- AIM OF THE EXERCISE:
Report the number of lines in the data below that hold "réalisation", without any other words.

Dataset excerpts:
*** Begin section ***
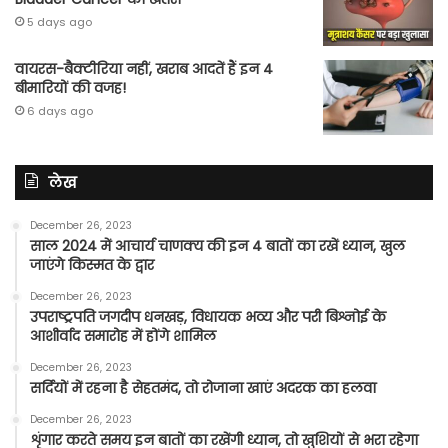
5 days ago
वायरस-बैक्टीरिया नहीं, खराब आदतें हैं इन 4
बीमारियों की वजह!
6 days ago
लेख
December 26, 2023
साल 2024 में आचार्य चाणक्य की इन 4 बातों का रखें ध्यान, खुल
जाएंगे किस्मत के द्वार
December 26, 2023
उपराष्ट्रपति जगदीप धनखड़, विधायक भव्य और परी बिश्नोई के
आशीर्वाद समारोह में होंगे शामिल
December 26, 2023
सर्दियों में रहना है सेहतमंद, तो रोजाना खाएं अदरक का हलवा
December 26, 2023
शृंगार करते समय इन बातों का रखेंगी ध्यान, तो खुशियों से भरा रहेगा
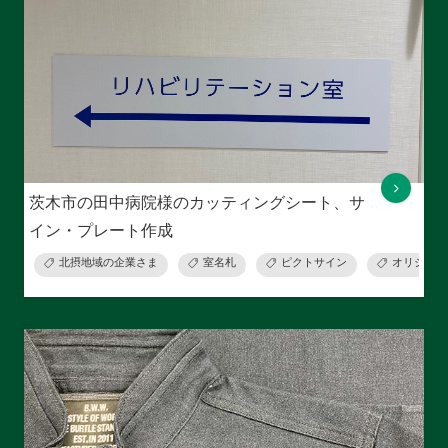
茨木市の田中病院様のカッティングシート、サ
イン・プレート作成
北摂地域の企業さま
室名札
ピクトサイン
オリジナル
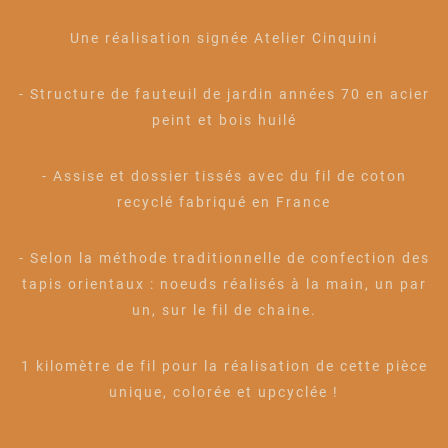
Une réalisation signée Atelier Cinquini
- Structure de fauteuil de jardin années 70 en acier
peint et bois huilé
- Assise et dossier tissés avec du fil de coton
recyclé fabriqué en France
- Selon la méthode traditionnelle de confection des
tapis orientaux : noeuds réalisés à la main, un par
un, sur le fil de chaine.
1 kilomètre de fil pour la réalisation de cette pièce
unique, colorée et upcyclée !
*** End section ***
- ANSWER BELOW:
2